7 Times Nate Silver Was Hilariously Wrong About Donald Trump | The Daily Caller
Again, you are confusing his prognosticating with his polling data. Notice how all but 1 of the 7 examples are well before any vote was cast.

Quote:
Originally Posted by stevek64 View Post
Again, the polls/"experts" were wrong. Some many times over. I think you'll admit this is a very unique election, not on the typical clown politician establishment side of hil, but for trump. Many polling people have said they feel he's underrepresented in the polls. Silent majority types don't like to tell who they're voting for and some people are shy about saying they are for trump. Plus today throw in many sleazy/agenda driven polls in the media that exist today, wording questions in certain ways for a desired outcome, poll more of one registered voting group then the other, etc. and it's obvious an educated person would question the final results of any of it.

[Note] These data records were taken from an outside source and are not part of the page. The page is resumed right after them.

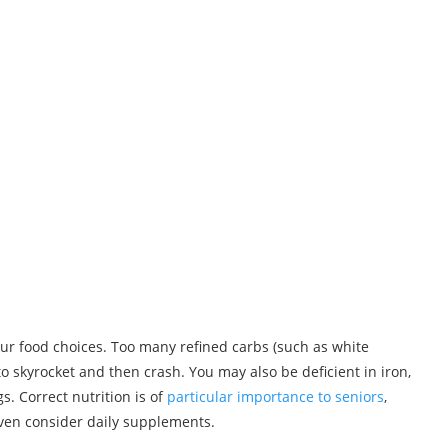
your food choices. Too many refined carbs (such as white
to skyrocket and then crash. You may also be deficient in iron,
s. Correct nutrition is of
particular importance to seniors
,
en consider daily supplements.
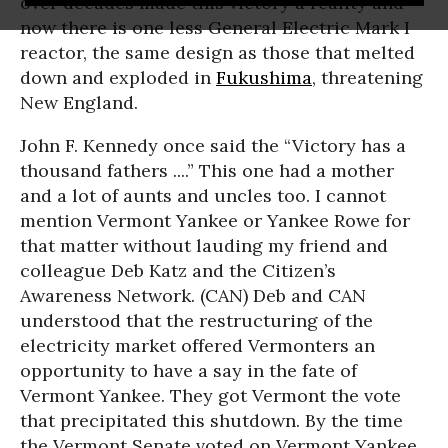
over decades made this victory a reality and
now there is one less General Electric Mark I
reactor, the same design as those that melted
down and exploded in
Fukushima
, threatening
New England.
John F. Kennedy once said the “Victory has a
thousand fathers ....” This one had a mother
and a lot of aunts and uncles too. I cannot
mention Vermont Yankee or Yankee Rowe for
that matter without lauding my friend and
colleague Deb Katz and the Citizen’s
Awareness Network. (CAN) Deb and CAN
understood that the restructuring of the
electricity market offered Vermonters an
opportunity to have a say in the fate of
Vermont Yankee. They got Vermont the vote
that precipitated this shutdown. By the time
the Vermont Senate voted on Vermont Yankee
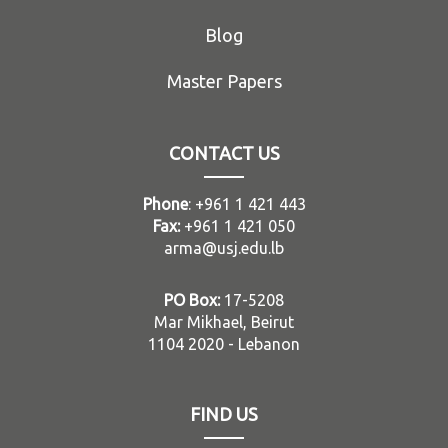
Blog
Master Papers
CONTACT US
Phone
: +961 1 421 443
Fax:
+961 1 421 050
arma@usj.edu.lb
PO Box:
17-5208
Mar Mikhael, Beirut
1104 2020 - Lebanon
FIND US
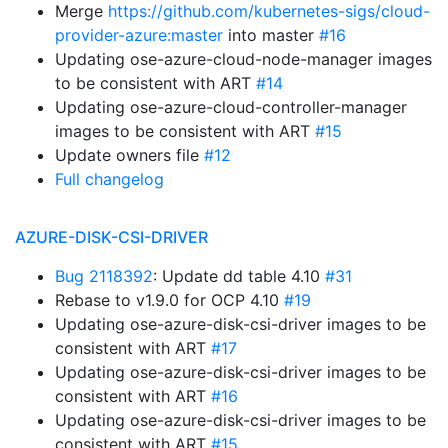
Merge
https://github.com/kubernetes-sigs/cloud-
provider-azure:master
into master
#16
Updating ose-azure-cloud-node-manager images
to be consistent with ART
#14
Updating ose-azure-cloud-controller-manager
images to be consistent with ART
#15
Update owners file
#12
Full changelog
AZURE-DISK-CSI-DRIVER
Bug 2118392
: Update dd table 4.10
#31
Rebase to v1.9.0 for OCP 4.10
#19
Updating ose-azure-disk-csi-driver images to be
consistent with ART
#17
Updating ose-azure-disk-csi-driver images to be
consistent with ART
#16
Updating ose-azure-disk-csi-driver images to be
consistent with ART
#15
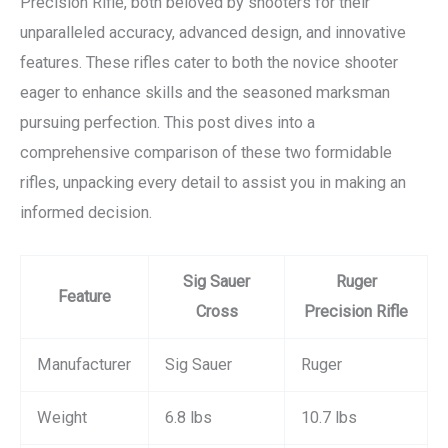
Precision Rifle, both beloved by shooters for their
unparalleled accuracy, advanced design, and innovative
features. These rifles cater to both the novice shooter
eager to enhance skills and the seasoned marksman
pursuing perfection. This post dives into a
comprehensive comparison of these two formidable
rifles, unpacking every detail to assist you in making an
informed decision.
Sig Sauer
Ruger
Feature
Cross
Precision Rifle
Manufacturer
Sig Sauer
Ruger
Weight
6.8 lbs
10.7 lbs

So for this election......one shouldn't get arrogant/over confident. Here's some history for you:

Election, 1980-Style | RealClearPolitics

"Just two days before the October 28 debate, Carter was eight points ahead in the Gallup poll. A week after the debate, he lost to Reagan by nearly ten percentage points."

So for the 100% certain.....polls get it wrong. And in big ways sometimes, right up to the week before the election. See above example. The other 100% certainty? Who wins will be known on/soon after election day.
If 1980 and Brexit are all that you are going off of, you're going to be incredibly disappointed on election night. Hillary has a commanding lead right now and there is nothing Trump can do to turn it around.